By Stanley Bing
June 4, 2010

Hilarious news comes today that JPMorgan Chase was socked with a “record” fine from the United Kingdom Financial Services Authority, the regulatory agency responsible for overseeing the banking industry and protecting the public from its potential depredations.

According to the Authority, the bank “committed a serious breach of our client money rules by failing to segregate billions of dollars of its clients’ money for nearly seven years… This penalty sends out a strong message to firms of all sizes that they must ensure client money is segregated in accordance with FSA rules. Firms need to sit up and take notice of this action — we have several more cases in the pipeline.”

Strong message! Take that, Jamie Dimon!

The fine comes to $49 million. Let’s see what that would mean to your average citizen. JP Morgan (JPM) brought in $108.6 billion in 2009, according to its first quarter call. Let’s do the math. If you take $49 million as a percentage of that annual income, you get something like this for varying notches on our social ladder:

An annual income of $50,000 would receive a fine of…$22.56. Is that right?

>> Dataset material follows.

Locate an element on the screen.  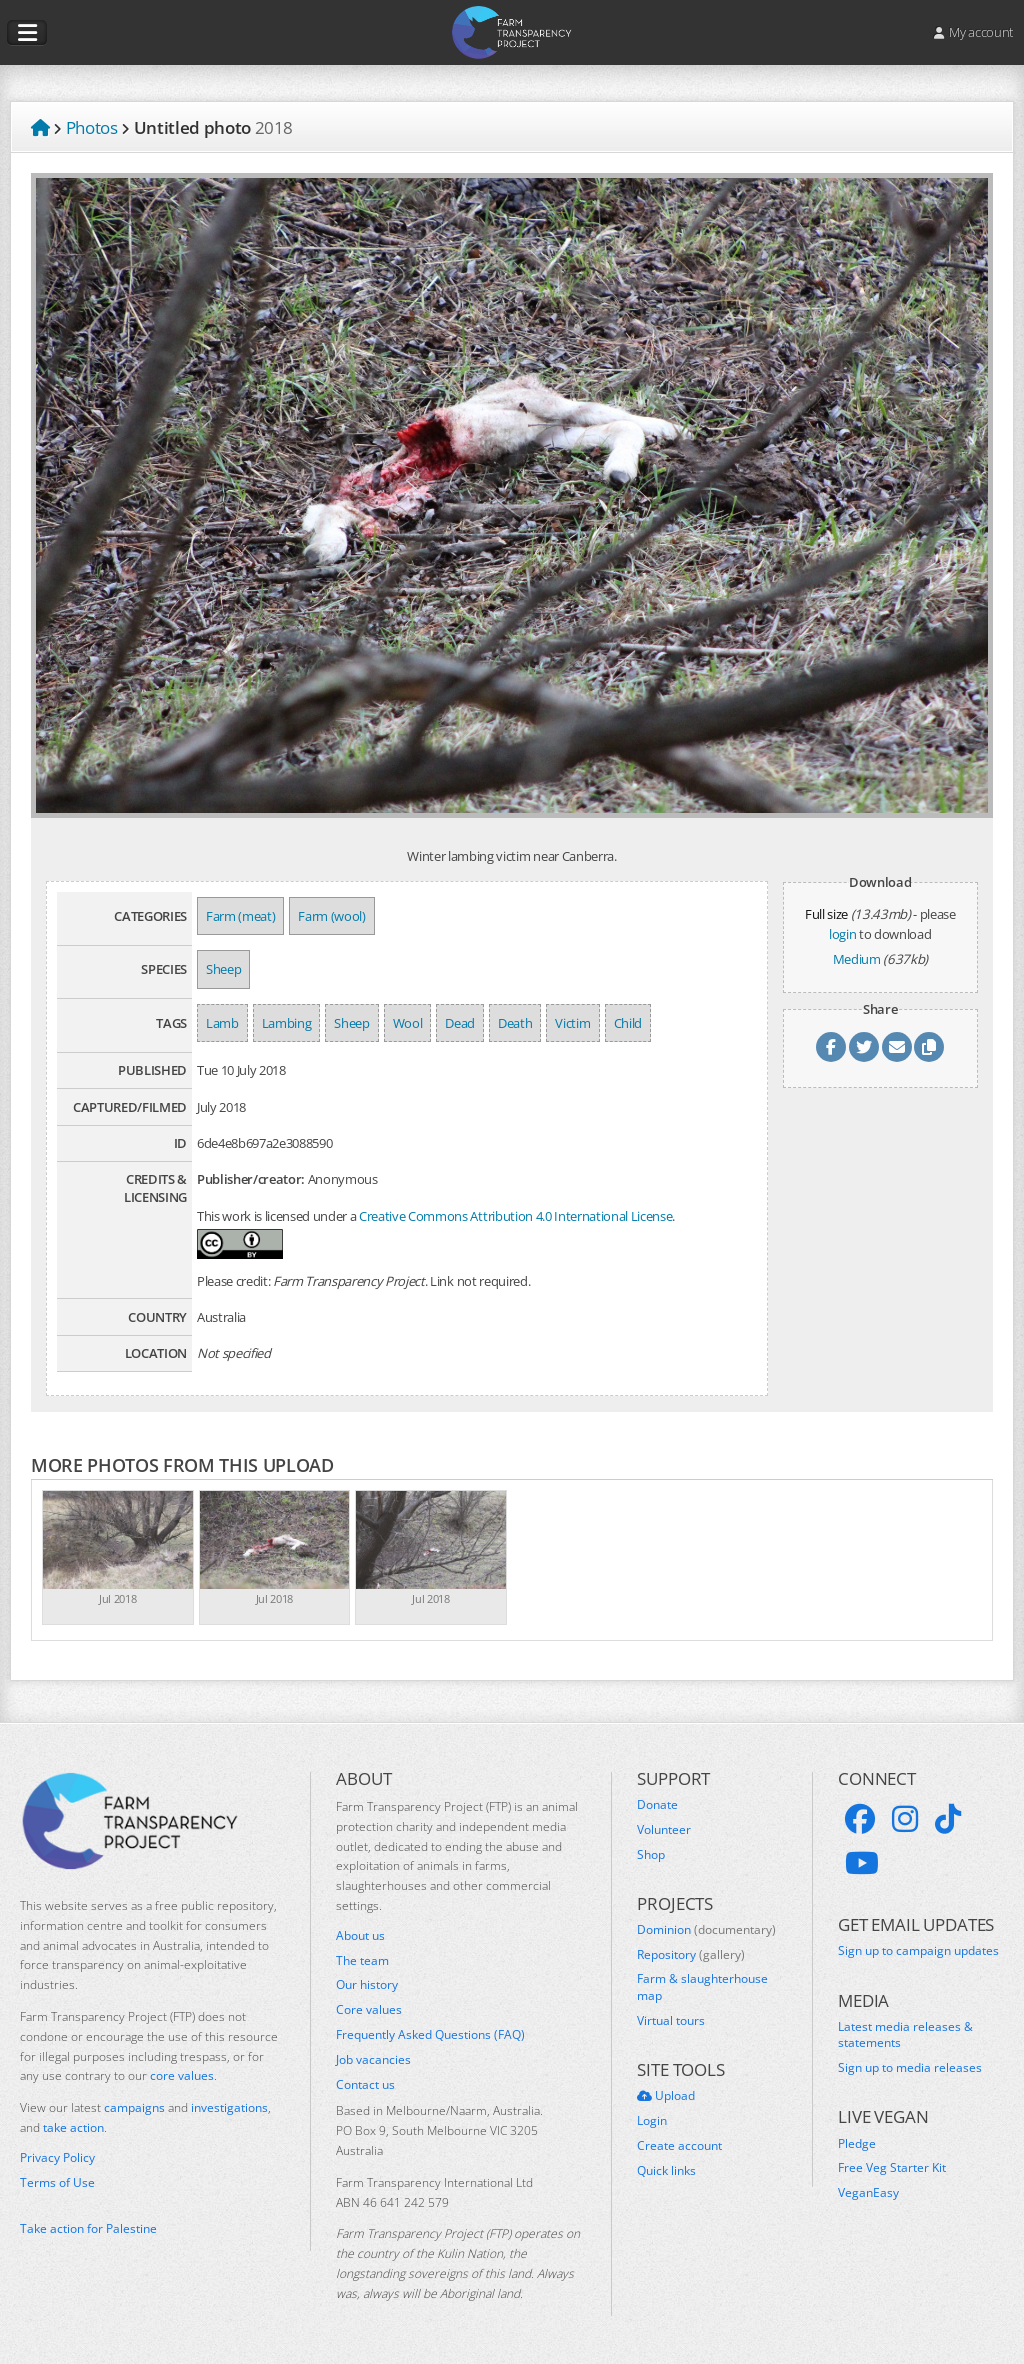
Publisher/creator: is located at coordinates (251, 1179).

Obviously, an individual raking in $100,000 would be forced to pay twice that. Still seems pretty tolerable, if slightly obnoxious. That’s a full tank of gas on your way to your Canadian vacation, unless you drive an RV.

Likewise, one fortunate enough to be making $5,000,000 per year — probably a CEO or CFO of just such an institution as JPMorgan — would be required to fork over, what… gimme a minute…a bit over two grand?

Somebody help me.  Perhaps I’ve got it wrong. Those numbers don’t seem like anything that would make anybody sit up and take notice…but maybe my calculations are incorrect. Where’s a financial person when you really need one?